- [Your assignment]
Return copies of the lines below that mention "pushimit".

::: Source data :::

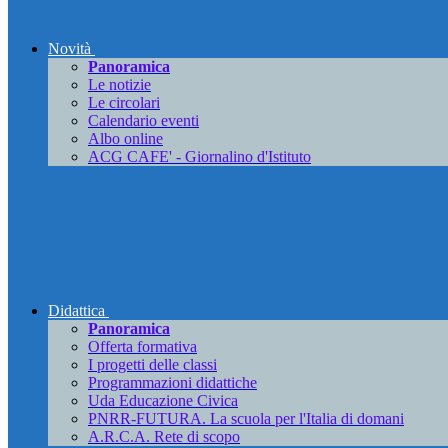
Novità
Panoramica
Le notizie
Le circolari
Calendario eventi
Albo online
ACG CAFE' - Giornalino d'Istituto
Didattica
Panoramica
Offerta formativa
I progetti delle classi
Programmazioni didattiche
Uda Educazione Civica
PNRR-FUTURA. La scuola per l'Italia di domani
A.R.C.A. Rete di scopo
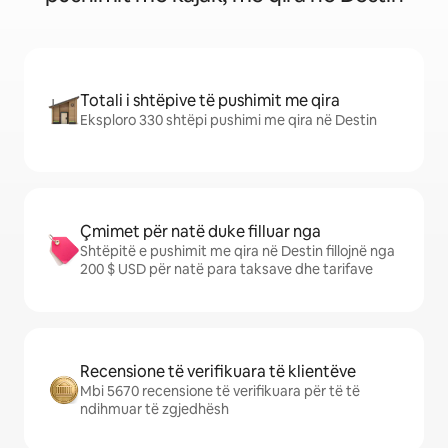
Totali i shtëpive të pushimit me qira
Eksploro 330 shtëpi pushimi me qira në Destin
Çmimet për natë duke filluar nga
Shtëpitë e pushimit me qira në Destin fillojnë nga
200 $ USD për natë para taksave dhe tarifave
Recensione të verifikuara të klientëve
Mbi 5670 recensione të verifikuara për të të
ndihmuar të zgjedhësh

:::

- [Task answer]
Totali i shtëpive të pushimit me qira
Shtëpitë e pushimit me qira në Destin fillojnë nga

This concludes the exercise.